>>

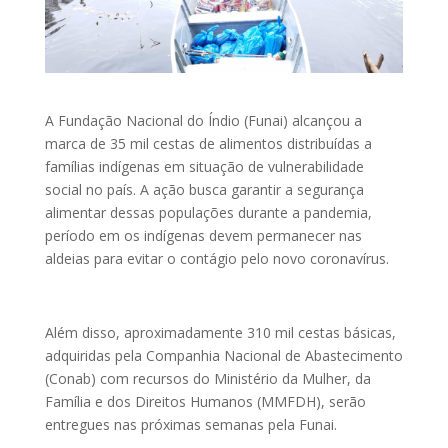
A Fundação Nacional do Índio (Funai) alcançou a
marca de 35 mil cestas de alimentos distribuídas a
famílias indígenas em situação de vulnerabilidade
social no país. A ação busca garantir a segurança
alimentar dessas populações durante a pandemia,
período em os indígenas devem permanecer nas
aldeias para evitar o contágio pelo novo coronavírus.
Além disso, aproximadamente 310 mil cestas básicas,
adquiridas pela Companhia Nacional de Abastecimento
(Conab) com recursos do Ministério da Mulher, da
Família e dos Direitos Humanos (MMFDH), serão
entregues nas próximas semanas pela Funai.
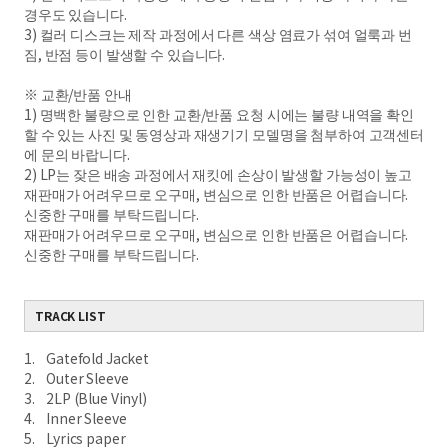
경우도 있습니다.
3) 컬러 디스크는 제작 과정에서 다른 색상 염료가 섞여 얼룩과 번
짐, 반점 등이 발생할 수 있습니다.
※ 교환/반품 안내
1) 명백한 불량으로 인한 교환/반품 요청 시에는 불량 내역을 확인
할 수 있는 사진 및 동영상과 재생기기 모델명을 첨부하여 고객센터
에 문의 바랍니다.
2) LP는 잦은 배송 과정에서 재킷에 손상이 발생할 가능성이 높고
재판매가 어려우므로 오구매, 변심으로 인한 반품은 어렵습니다.
신중한 구매를 부탁드립니다.
재판매가 어려우므로 오구매, 변심으로 인한 반품은 어렵습니다.
신중한 구매를 부탁드립니다.
TRACK LIST
1. Gatefold Jacket
2. Outer Sleeve
3. 2LP (Blue Vinyl)
4. Inner Sleeve
5. Lyrics paper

<<

What is required: Restate the records in full and word for word, but keep the pictures out.

Expected answer:
A Fundação Nacional do Índio (Funai) alcançou a
marca de 35 mil cestas de alimentos distribuídas a
famílias indígenas em situação de vulnerabilidade
social no país. A ação busca garantir a segurança
alimentar dessas populações durante a pandemia,
período em os indígenas devem permanecer nas
aldeias para evitar o contágio pelo novo coronavírus.
Além disso, aproximadamente 310 mil cestas básicas,
adquiridas pela Companhia Nacional de Abastecimento
(Conab) com recursos do Ministério da Mulher, da
Família e dos Direitos Humanos (MMFDH), serão
entregues nas próximas semanas pela Funai.
경우도 있습니다.
3) 컬러 디스크는 제작 과정에서 다른 색상 염료가 섞여 얼룩과 번
짐, 반점 등이 발생할 수 있습니다.
※ 교환/반품 안내
1) 명백한 불량으로 인한 교환/반품 요청 시에는 불량 내역을 확인
할 수 있는 사진 및 동영상과 재생기기 모델명을 첨부하여 고객센터
에 문의 바랍니다.
2) LP는 잦은 배송 과정에서 재킷에 손상이 발생할 가능성이 높고
재판매가 어려우므로 오구매, 변심으로 인한 반품은 어렵습니다.
신중한 구매를 부탁드립니다.
재판매가 어려우므로 오구매, 변심으로 인한 반품은 어렵습니다.
신중한 구매를 부탁드립니다.
TRACK LIST
1. Gatefold Jacket
2. Outer Sleeve
3. 2LP (Blue Vinyl)
4. Inner Sleeve
5. Lyrics paper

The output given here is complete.